Charles Upham suggested this as a major cause and Paul Boyer and Stephen Nissenbaum have provided a brilliant analysis of the Salem community to support that argument.

The accounts mention no such streaking in Salem, and while the supposed symptoms of witchcraft began in January, more people showed symptoms in the spring and summer…Encephalitis, the result of an infection transmitted by mosquito bite, does not really seem plausible, given that the first symptoms of bewitchment appeared during winter.

And while the bull’s-eye rash often produced on the skin by Lyme disease might explain the devil’s mark or witch’s teat, it falls short of accounting for the behavior of the afflicted.

Scholars have long noted the connections between the witchcraft outbreak and King William’s War, which raged on Massachusetts’s northern frontier and was responsible for the war hysteria that seems to have been present in Salem Village and throughout Essex County.” Baker goes on to explain that many of the afflicted girls, such as Abigail Hobbs, Mercy Lewis, Susannah Sheldon and Sarah Churchwell, were all war refugees who had previously lived in Maine and had been personally affected by the war to the point were some of them may have been experiencing post-traumatic stress syndrome.
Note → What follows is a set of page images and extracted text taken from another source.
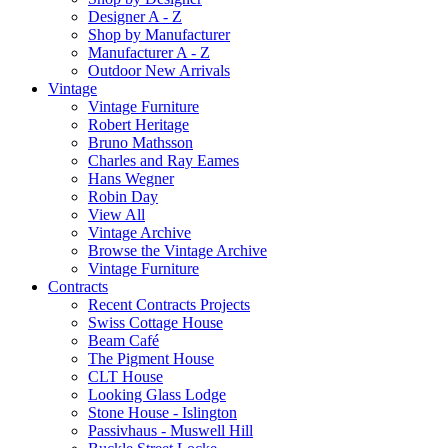
Designer A - Z
Shop by Manufacturer
Manufacturer A - Z
Outdoor New Arrivals
Vintage
Vintage Furniture
Robert Heritage
Bruno Mathsson
Charles and Ray Eames
Hans Wegner
Robin Day
View All
Vintage Archive
Browse the Vintage Archive
Vintage Furniture
Contracts
Recent Contracts Projects
Swiss Cottage House
Beam Café
The Pigment House
CLT House
Looking Glass Lodge
Stone House - Islington
Passivhaus - Muswell Hill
In 1976, in an article in the scientific journal Science, Linda R.Mixed farming began to give way to pastures and orchards.Once Massachusetts had exported foodstuffs; by the 1690s it was an importer of corn, wheat, and other cereal crops.Ingesting ergotamine is known to cause a number of cardiovascular and/or neurological effects, such as convulsions, vomiting, crawling sensations on the skin, hallucinations, gangrene and etc.Ergot tends to grow in warm, damp weather and those conditions were present in the 1691 growing season.In their book Salem Possessed, Paul Boyer and Stephen Nissenbaum attribute the witch trials to this political, economic, and religious discord in Salem Village: Boyer and Nissenbaum go on to provide examples, such as the fact that Daniel Andrew and Philip English were accused shortly after they defeated one of the Putnams in an election for Salem Town selectmen.They also point out that Rebecca Nurse was accused shortly after her husband, Francis, became a member of a village committee that took office in October of 1691 that was vehemently against Salem Village minister Samuel Parris, whom the Putnams were supporters of.But since Salem had been experiencing a number of hardships at the time, such as disease epidemics, war and political strife, it wasn’t hard to convince some of the villagers that witches were to blame for their misfortune.Once the idea took hold in the colony, things seemed to quickly got out of hand.Salem Village had gone through three ministers in sixteen years, due to disputes over who was deemed qualified enough to have the position, and at the time of the trials they were arguing about the current minister Samuel Parris.Rivalries between different families in Salem had also begun to sprout up in the town as did land disputes and other disagreements which was all coupled with the fact that many colonists were also uneasy because the Massachusetts Bay Colony had its charter revoked and then replaced in 1691 with a new charter that gave the crown much more control over the colony.